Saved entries

━━━━━━━━━━━━━━━━

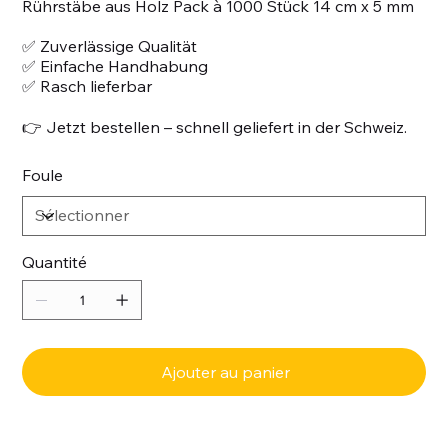
Rührstäbe aus Holz Pack à 1000 Stück 14 cm x 5 mm
✅ Zuverlässige Qualität
✅ Einfache Handhabung
✅ Rasch lieferbar
👉 Jetzt bestellen – schnell geliefert in der Schweiz.
Foule
Quantité
Ajouter au panier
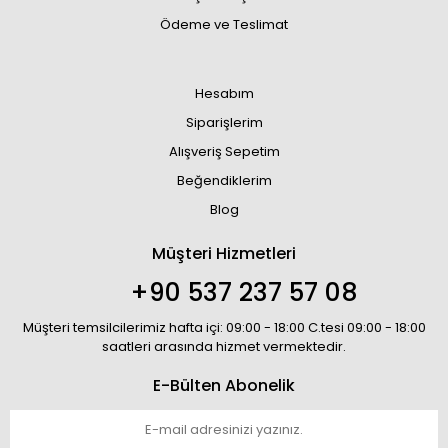
Ödeme ve Teslimat
Hesabım
Siparişlerim
Alışveriş Sepetim
Beğendiklerim
Blog
Müşteri Hizmetleri
+90 537 237 57 08
Müşteri temsilcilerimiz hafta içi: 09:00 - 18:00 C.tesi 09:00 - 18:00
saatleri arasında hizmet vermektedir.
E-Bülten Abonelik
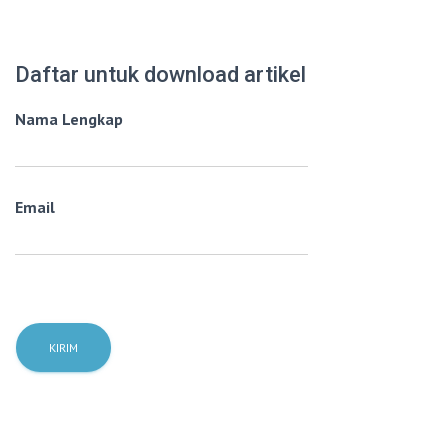
Daftar untuk download artikel
Nama Lengkap
Email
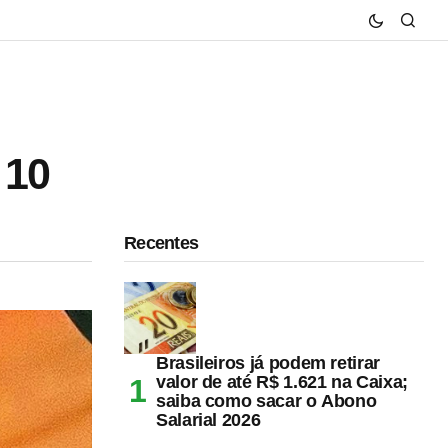
 10
Recentes
Brasileiros já podem retirar
valor de até R$ 1.621 na Caixa;
saiba como sacar o Abono
Salarial 2026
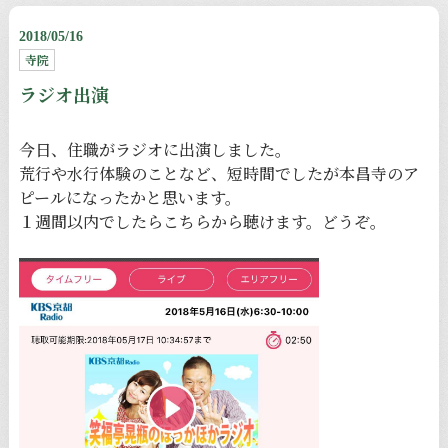
2018/05/16
寺院
ラジオ出演
今日、住職がラジオに出演しました。
荒行や水行体験のことなど、短時間でしたが本昌寺のア
ピールになったかと思います。
１週間以内でしたら
こちら
から聴けます。どうぞ。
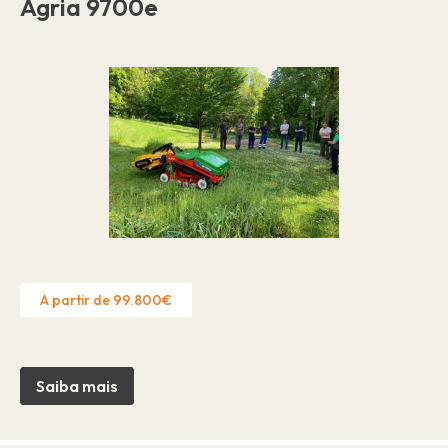
Agria 9700e
A partir de 99.800€
Saiba mais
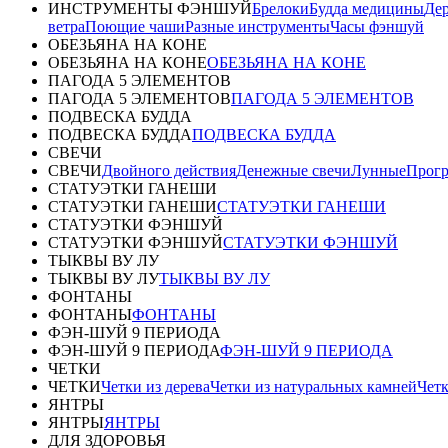
ИНСТРУМЕНТЫ ФЭНШУЙ
Брелоки
Будда медицины
Дер
ветра
Поющие чаши
Разные инструменты
Часы фэншуй
ОБЕЗЬЯНА НА КОНЕ
ОБЕЗЬЯНА НА КОНЕ
ОБЕЗЬЯНА НА КОНЕ
ПАГОДА 5 ЭЛЕМЕНТОВ
ПАГОДА 5 ЭЛЕМЕНТОВ
ПАГОДА 5 ЭЛЕМЕНТОВ
ПОДВЕСКА БУДДА
ПОДВЕСКА БУДДА
ПОДВЕСКА БУДДА
СВЕЧИ
СВЕЧИ
Двойного действия
Денежные свечи
Лунные
Прог
СТАТУЭТКИ ГАНЕШИ
СТАТУЭТКИ ГАНЕШИ
СТАТУЭТКИ ГАНЕШИ
СТАТУЭТКИ ФЭНШУЙ
СТАТУЭТКИ ФЭНШУЙ
СТАТУЭТКИ ФЭНШУЙ
ТЫКВЫ ВУ ЛУ
ТЫКВЫ ВУ ЛУ
ТЫКВЫ ВУ ЛУ
ФОНТАНЫ
ФОНТАНЫ
ФОНТАНЫ
ФЭН-ШУЙ 9 ПЕРИОДА
ФЭН-ШУЙ 9 ПЕРИОДА
ФЭН-ШУЙ 9 ПЕРИОДА
ЧЕТКИ
ЧЕТКИ
Четки из дерева
Четки из натуральных камней
Четк
ЯНТРЫ
ЯНТРЫ
ЯНТРЫ
ДЛЯ ЗДОРОВЬЯ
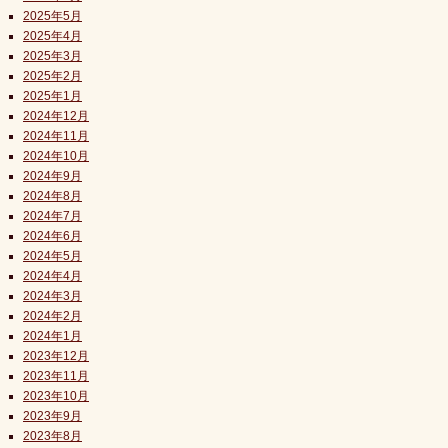
2025年5月
2025年4月
2025年3月
2025年2月
2025年1月
2024年12月
2024年11月
2024年10月
2024年9月
2024年8月
2024年7月
2024年6月
2024年5月
2024年4月
2024年3月
2024年2月
2024年1月
2023年12月
2023年11月
2023年10月
2023年9月
2023年8月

━━━━━━━━━━━━━━━━

▶ Aim of the exercise
Output only the lines running from the top of the data above to the line with "Brasileiros já podem retirar", inclusive, word for word and without pictures.

▶ Response box
Rührstäbe aus Holz Pack à 1000 Stück 14 cm x 5 mm
✅ Zuverlässige Qualität
✅ Einfache Handhabung
✅ Rasch lieferbar
👉 Jetzt bestellen – schnell geliefert in der Schweiz.
Foule
Quantité
Ajouter au panier
Ödeme ve Teslimat
Hesabım
Siparişlerim
Alışveriş Sepetim
Beğendiklerim
Blog
Müşteri Hizmetleri
+90 537 237 57 08
Müşteri temsilcilerimiz hafta içi: 09:00 - 18:00 C.tesi 09:00 - 18:00
saatleri arasında hizmet vermektedir.
E-Bülten Abonelik
Daftar untuk download artikel
Nama Lengkap
Email
 10
Recentes
Brasileiros já podem retirar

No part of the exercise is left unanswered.